According to USDA-Economic Research Service economist, Tom Hertz, the decline in the number of Mexican workers working in U.S. agriculture is largely due to Mexico’s improved economy and more Mexican laborers staying home after the U.S.’s Great Recession.

Tom Hertz is a federal government data collector who studies and analyzes numbers to grasp a real-time view of the ever-changing U.S.-Mexico farmworker-immigration issue.

Hertz, a farm labor economist with the USDA’s Economic Research Service in Washington, DC, shared a hard drive's worth of interesting farm labor data with farmers, including where farmworker numbers and wages are headed in the future.

Hertz also discussed general labor wages during and after the recession. During the U.S.’s financial slowdown, wages paid to workers were tight. This was not because of a slowdown in agriculture, Hertz noted. “Agriculture powered through the recession quite well.”

Since the Great Recession, Hertz says, wages for farm labor contractors and crew leaders have grown about 7 percent per year.
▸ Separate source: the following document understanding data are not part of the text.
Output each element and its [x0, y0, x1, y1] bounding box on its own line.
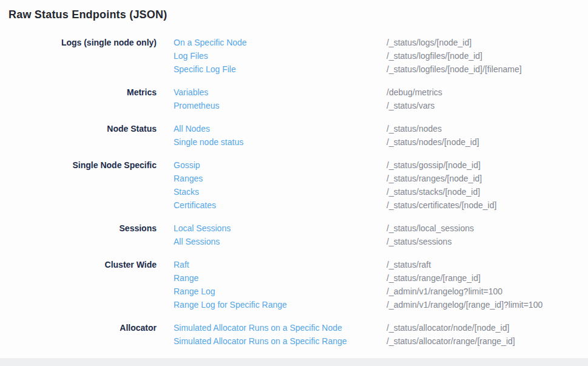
endpoint-link[interactable]: On a Specific Node [174, 36, 387, 49]
endpoint-row: Prometheus/_status/vars [174, 99, 588, 112]
category-label: Cluster Wide [0, 258, 157, 311]
endpoint-path: /_status/stacks/[node_id] [387, 185, 480, 198]
endpoint-section: Logs (single node only)On a Specific Nod… [0, 36, 588, 76]
endpoint-section: Cluster WideRaft/_status/raftRange/_stat… [0, 258, 588, 311]
endpoint-link[interactable]: All Sessions [174, 235, 387, 248]
endpoint-path: /_status/local_sessions [387, 222, 474, 235]
endpoint-path: /_status/vars [387, 99, 434, 112]
endpoint-section: SessionsLocal Sessions/_status/local_ses… [0, 222, 588, 248]
endpoint-section: MetricsVariables/debug/metricsPrometheus… [0, 86, 588, 112]
endpoint-section: Single Node SpecificGossip/_status/gossi… [0, 158, 588, 212]
endpoint-section: Node StatusAll Nodes/_status/nodesSingle… [0, 122, 588, 149]
endpoint-link[interactable]: Variables [174, 86, 387, 99]
endpoint-link[interactable]: Local Sessions [174, 222, 387, 235]
category-label: Logs (single node only) [0, 36, 157, 76]
endpoint-path: /_admin/v1/rangelog?limit=100 [387, 285, 502, 298]
endpoint-link[interactable]: Certificates [174, 198, 387, 212]
endpoint-row: Raft/_status/raft [174, 258, 588, 271]
endpoint-row: Gossip/_status/gossip/[node_id] [174, 158, 588, 172]
endpoint-path: /_status/sessions [387, 235, 451, 248]
endpoints-table: Logs (single node only)On a Specific Nod… [0, 36, 588, 348]
category-label: Sessions [0, 222, 157, 248]
endpoint-rows: All Nodes/_status/nodesSingle node statu… [174, 122, 588, 149]
endpoint-path: /_status/raft [387, 258, 431, 271]
endpoint-row: Specific Log File/_status/logfiles/[node… [174, 63, 588, 76]
endpoint-row: Simulated Allocator Runs on a Specific R… [174, 334, 588, 348]
endpoint-path: /_status/nodes/[node_id] [387, 135, 479, 149]
endpoint-row: Simulated Allocator Runs on a Specific N… [174, 321, 588, 334]
endpoint-row: Log Files/_status/logfiles/[node_id] [174, 49, 588, 63]
endpoint-row: Ranges/_status/ranges/[node_id] [174, 172, 588, 185]
endpoint-row: Single node status/_status/nodes/[node_i… [174, 135, 588, 149]
endpoint-row: Range Log for Specific Range/_admin/v1/r… [174, 298, 588, 311]
endpoint-row: Local Sessions/_status/local_sessions [174, 222, 588, 235]
endpoint-path: /_status/nodes [387, 122, 442, 135]
endpoint-link[interactable]: Prometheus [174, 99, 387, 112]
endpoint-rows: Local Sessions/_status/local_sessionsAll… [174, 222, 588, 248]
footer-band [0, 358, 588, 366]
category-label: Allocator [0, 321, 157, 348]
endpoint-link[interactable]: Single node status [174, 135, 387, 149]
endpoint-path: /_status/certificates/[node_id] [387, 198, 496, 212]
endpoint-rows: On a Specific Node/_status/logs/[node_id… [174, 36, 588, 76]
endpoint-path: /_status/allocator/range/[range_id] [387, 334, 515, 348]
endpoint-path: /_status/gossip/[node_id] [387, 158, 481, 172]
endpoint-rows: Gossip/_status/gossip/[node_id]Ranges/_s… [174, 158, 588, 212]
endpoint-link[interactable]: Log Files [174, 49, 387, 63]
page-title: Raw Status Endpoints (JSON) [0, 0, 588, 21]
endpoint-path: /_status/range/[range_id] [387, 271, 481, 285]
endpoint-row: All Sessions/_status/sessions [174, 235, 588, 248]
endpoint-link[interactable]: Simulated Allocator Runs on a Specific N… [174, 321, 387, 334]
endpoint-row: On a Specific Node/_status/logs/[node_id… [174, 36, 588, 49]
endpoint-rows: Raft/_status/raftRange/_status/range/[ra… [174, 258, 588, 311]
endpoint-path: /_admin/v1/rangelog/[range_id]?limit=100 [387, 298, 542, 311]
endpoint-section: AllocatorSimulated Allocator Runs on a S… [0, 321, 588, 348]
endpoint-path: /_status/allocator/node/[node_id] [387, 321, 509, 334]
endpoint-link[interactable]: All Nodes [174, 122, 387, 135]
endpoint-link[interactable]: Specific Log File [174, 63, 387, 76]
category-label: Single Node Specific [0, 158, 157, 212]
endpoint-link[interactable]: Raft [174, 258, 387, 271]
endpoint-link[interactable]: Simulated Allocator Runs on a Specific R… [174, 334, 387, 348]
endpoint-row: Certificates/_status/certificates/[node_… [174, 198, 588, 212]
endpoint-link[interactable]: Range [174, 271, 387, 285]
endpoint-row: Range Log/_admin/v1/rangelog?limit=100 [174, 285, 588, 298]
endpoint-link[interactable]: Gossip [174, 158, 387, 172]
endpoint-row: All Nodes/_status/nodes [174, 122, 588, 135]
endpoint-row: Stacks/_status/stacks/[node_id] [174, 185, 588, 198]
endpoint-link[interactable]: Ranges [174, 172, 387, 185]
endpoint-link[interactable]: Stacks [174, 185, 387, 198]
endpoint-link[interactable]: Range Log [174, 285, 387, 298]
debug-endpoints-page: Raw Status Endpoints (JSON) Logs (single… [0, 0, 588, 348]
endpoint-path: /_status/ranges/[node_id] [387, 172, 482, 185]
category-label: Metrics [0, 86, 157, 112]
endpoint-path: /_status/logfiles/[node_id]/[filename] [387, 63, 522, 76]
endpoint-path: /_status/logs/[node_id] [387, 36, 471, 49]
category-label: Node Status [0, 122, 157, 149]
endpoint-link[interactable]: Range Log for Specific Range [174, 298, 387, 311]
endpoint-path: /_status/logfiles/[node_id] [387, 49, 482, 63]
endpoint-path: /debug/metrics [387, 86, 442, 99]
endpoint-row: Range/_status/range/[range_id] [174, 271, 588, 285]
endpoint-rows: Simulated Allocator Runs on a Specific N… [174, 321, 588, 348]
endpoint-row: Variables/debug/metrics [174, 86, 588, 99]
endpoint-rows: Variables/debug/metricsPrometheus/_statu… [174, 86, 588, 112]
Overall wage growth for general farmworkers has climbed 4.5 percent on average annually over the last four-and-a-half years. Wages for farm management-type services are nearly 6 percent higher.

The end result is fewer available workers and a growing threat to U.S. farmers who rely on farmworkers to plant, tend, and harvest crops. Hertz sees the U.S. fruit and vegetable industry as the agricultural sector which could be hurt the most by reduced farmworker numbers.